> [PROBLEM DESCRIPTION]: There is material below. Print exactly the lines starting at the line with "at Your own" and ending at the line with "same. THE School DOES NOT RECOMMEND OR", ends included, and no others.

> [AVAILABLE DATA]:
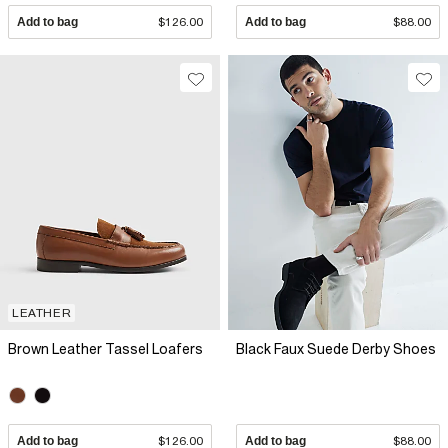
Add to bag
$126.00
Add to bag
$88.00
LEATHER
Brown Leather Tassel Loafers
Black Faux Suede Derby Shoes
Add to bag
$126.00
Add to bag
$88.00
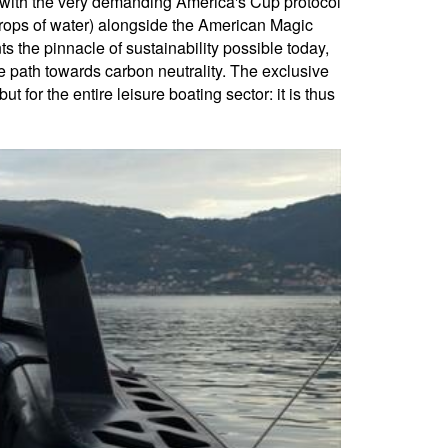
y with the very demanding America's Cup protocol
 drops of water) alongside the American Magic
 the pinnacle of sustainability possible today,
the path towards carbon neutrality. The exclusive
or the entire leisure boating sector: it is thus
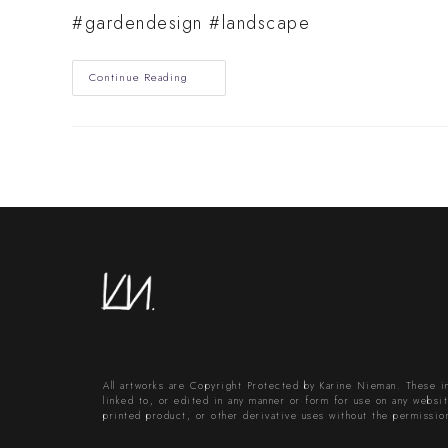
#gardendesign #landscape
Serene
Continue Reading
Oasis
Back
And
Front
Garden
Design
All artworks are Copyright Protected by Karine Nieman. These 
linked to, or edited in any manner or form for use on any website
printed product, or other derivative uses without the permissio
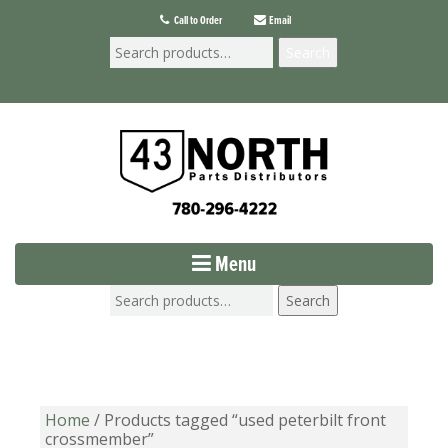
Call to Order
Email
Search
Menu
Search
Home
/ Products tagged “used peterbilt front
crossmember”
--
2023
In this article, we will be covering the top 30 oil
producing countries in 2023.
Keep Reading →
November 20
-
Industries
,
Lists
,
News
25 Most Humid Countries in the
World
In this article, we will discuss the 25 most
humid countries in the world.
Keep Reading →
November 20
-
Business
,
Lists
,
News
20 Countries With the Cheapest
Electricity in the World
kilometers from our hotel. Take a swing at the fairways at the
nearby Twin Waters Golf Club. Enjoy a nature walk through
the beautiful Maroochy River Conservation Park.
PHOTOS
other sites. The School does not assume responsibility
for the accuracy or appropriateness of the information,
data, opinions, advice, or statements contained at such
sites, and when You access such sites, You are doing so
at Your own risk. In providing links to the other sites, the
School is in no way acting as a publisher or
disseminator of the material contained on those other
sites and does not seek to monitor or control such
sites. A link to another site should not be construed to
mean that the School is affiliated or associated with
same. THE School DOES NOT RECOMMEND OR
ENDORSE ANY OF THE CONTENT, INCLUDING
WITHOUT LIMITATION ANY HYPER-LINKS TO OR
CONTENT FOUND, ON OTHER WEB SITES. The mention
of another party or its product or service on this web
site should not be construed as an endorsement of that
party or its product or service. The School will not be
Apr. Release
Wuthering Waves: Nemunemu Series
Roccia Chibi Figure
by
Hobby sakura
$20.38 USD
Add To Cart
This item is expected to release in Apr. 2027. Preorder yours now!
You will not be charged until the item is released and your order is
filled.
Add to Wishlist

> [RESULT OF THE EXERCISE]:
at Your own risk. In providing links to the other sites, the
School is in no way acting as a publisher or
disseminator of the material contained on those other
sites and does not seek to monitor or control such
sites. A link to another site should not be construed to
mean that the School is affiliated or associated with
same. THE School DOES NOT RECOMMEND OR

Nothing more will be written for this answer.